“I pay you to do certain work. If you don’t care to carry out instructions, we can dispense with your services. What’s the matter with you, Taggart?”

Taggart replied with a wry smile:

“Suffering from a fit of conscience, sir. Isn’t it a matter of commercial honesty?”

The chief sat back in his swivel chair and gazed at him for quite twenty seconds.

“Well,” he said at last in an icy voice, “I have never been so insulted. Good-morning! You are at liberty.”

Taggart laid down the sheets of paper, walked stiffly to the door, and turned.

“Awfully sorry, sir, can’t help it.”

The chief bowed distantly, and Taggart went out.

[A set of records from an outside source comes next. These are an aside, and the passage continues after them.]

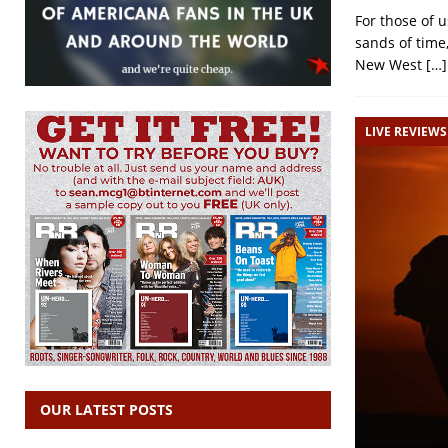
For those of 
sands of time
New West
[…]
LIVE REVIEWS
OUR LATEST POSTS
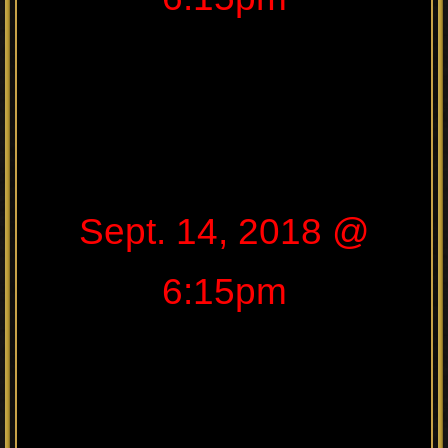
Sept. 14, 2018 @
6:15pm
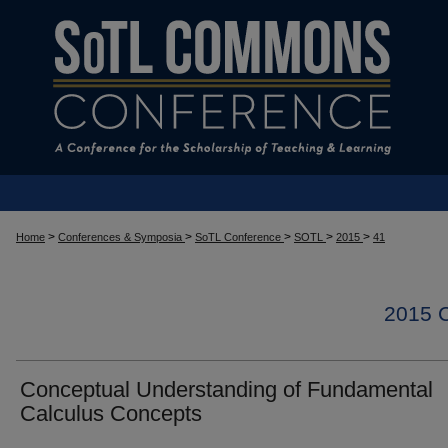
>
>
>
>
>
Home
Conferences & Symposia
SoTL Conference
SOTL
2015
41
2015
Conceptual Understanding of Fundamental
Calculus Concepts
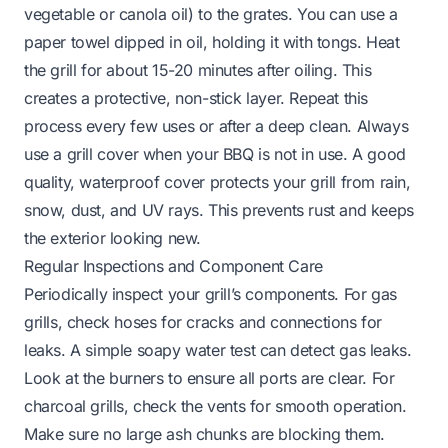
vegetable or canola oil) to the grates. You can use a
paper towel dipped in oil, holding it with tongs. Heat
the grill for about 15-20 minutes after oiling. This
creates a protective, non-stick layer. Repeat this
process every few uses or after a deep clean. Always
use a grill cover when your BBQ is not in use. A good
quality, waterproof cover protects your grill from rain,
snow, dust, and UV rays. This prevents rust and keeps
the exterior looking new.
Regular Inspections and Component Care
Periodically inspect your grill’s components. For gas
grills, check hoses for cracks and connections for
leaks. A simple soapy water test can detect gas leaks.
Look at the burners to ensure all ports are clear. For
charcoal grills, check the vents for smooth operation.
Make sure no large ash chunks are blocking them.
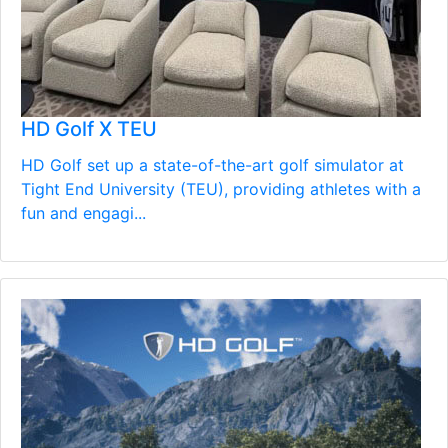
HD Golf X TEU
HD Golf set up a state-of-the-art golf simulator at
Tight End University (TEU), providing athletes with a
fun and engagi...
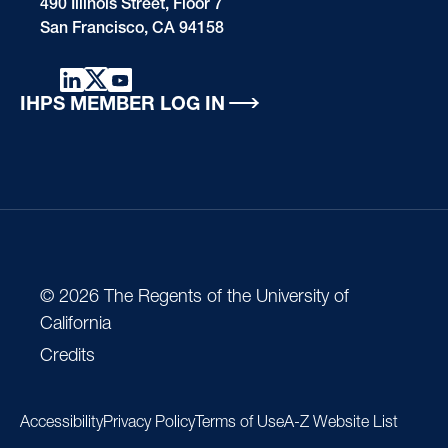
490 Illinois Street, Floor 7
San Francisco, CA 94158
IHPS MEMBER LOG IN
© 2026 The Regents of the University of
California
Credits
Accessibility
Privacy Policy
Terms of Use
A-Z Website List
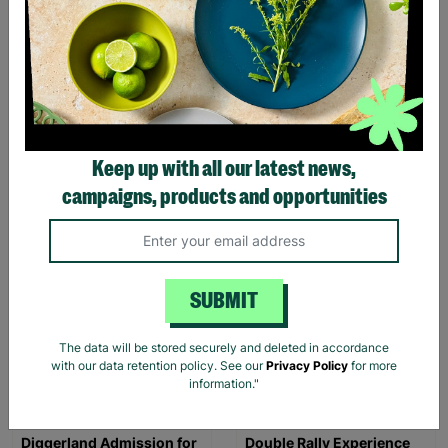
Comedy Night for Two
Design Your Own Perfume
Experience for Two
£35.00
£98.00
Keep up with all our latest news,
Quick Add +
Quick Add +
campaigns, products and opportunities
INSTANT E-VOUCHER
INSTANT E-VOUCHER
SUBMIT
The data will be stored securely and deleted in accordance
with our data retention policy. See our
Privacy Policy
for more
information."
Diggerland Admission for
Double Rally Experience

For three months he had enjoyed liberty. Journalism was overstocked; his name not well known. Too shy and proud to ask for recommendation from ‘Conglomerated Journals,’ he could never bring himself to explain why he had ‘got the hoof.’ Claim a higher standard of morality than his fellows—not he! For two months he had carried on pretty well, but the last few weeks had brought him low indeed. Yet the more he brooded, the more he felt that he had been right, and the less inclined he was to speak of it. Loyalty to the chief he had insulted by taking such an attitude, dislike of being thought a fool, beyond all, dread of ‘swanking’ kept him silent. When asked why he had left ‘Conglomerated Journals’ he returned the answer always: “Disagreement on a point of principle,” and refused to enter into details. But a feeling had got about that he was a bit of a crank; for, though no one at ‘Conglomerated Journals’ knew exactly why he had vanished, Counter had spread the news that he had blasted Georgie Grebe, and refused to write his article. Someone else had done it. Taggart read the production with irritation. It was jolly bad. Inefficient devilling still hurt one who had devilled long and efficiently without a qualm. When the article which had not been written by Sir Cutman Kane appeared—he swore aloud. It was no more like the one Sir Cutman would have signed if Taggart had written it than the boots of Taggart were like the boots of the chief, who seemed to wear a fresh pair every day, with cloth tops. He read the chief’s new leaders with melancholy, spotting the many deficiencies of style supplied to the chief by the poor devil who now wrote them. His square, red, cheerful face had a bitter look while he was reading; and when he had finished, he would rumple his stiff hair. He was sturdy, and never got so far as calling himself a fool for his pains; but, week by week, he felt more certain that his protest had been in vain.